Monday, 18 April 2022

Living the multiband life, Q65 on 23 cms, KST, Airscout, IC9700 vs Leo Bodnar and all that stuff.

This is another long one, sorry.

I am grieving for the loss of 6m. I have put up the half wave vertical. How sad, I will not be able to work Japan any more. Perhaps I should let that rest. Get over it.

The QSL cards arrived from the bureau today! Ten in total, one took five years, two took four years and the rest between three and one year to arrive.

And one was this, in case I had forgotten, or was trying to forget ...

QSL Card received by GM4FVM on 16 April 2022

This card is, of course, lovely to receive. However, it reminds me what I will not be doing this Summer. I will not be joining the throng trying to work Japan on 50MHz, nor those striving for various Caribbean and South American countries either.

Instead I will be ploughing a more isolated furrow on higher bands. That is fine by me. Erm, I think.

Is the 6m yagi still in the garage?

I mean, a decision is only made on the basis of the available evidence. As John Maynard Keynes never actually did say "When the facts change, I may change my opinion". There may be wiggle room there.

There was a bit of a radio aurora on 14 April, not that I could participate. I was feeling a bit tired and had to skip that one.

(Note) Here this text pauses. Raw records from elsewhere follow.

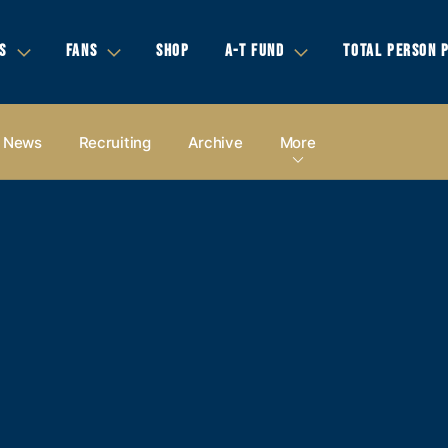
S
FANS
SHOP
A-T FUND
TOTAL PERSON 
News
Recruiting
Archive
More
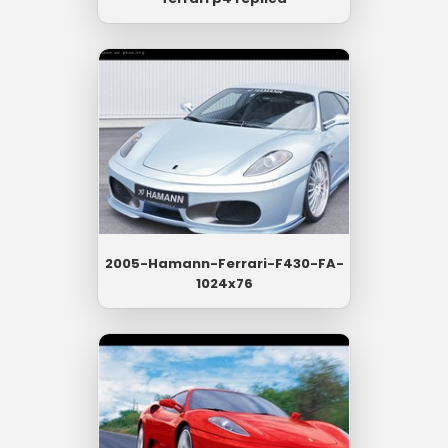
2005-Hamann-Ferrari-F430-FA-
1024x76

I did manage quite a bit of activity on 1296MHz. First, on 12 April I tried and failed to work G4BAO in JO02 square using JT9F fast mode. 423km seemed a long way but JO02 would have been a new square for me on 23cms.

1296MHz data mode contacts at GM4FVM, 13 to 17 April 2022

Then on 13 April I tried and failed to work David G4YTL. Not only would IO92 have made my 23rd square on 1296, at 428km it would be a handy bit of DX for that band. I am still living under the impression that 23cms is just a thing on the IC9700 which I am not likely to use. Evidence suggests that has been proved to be old history now.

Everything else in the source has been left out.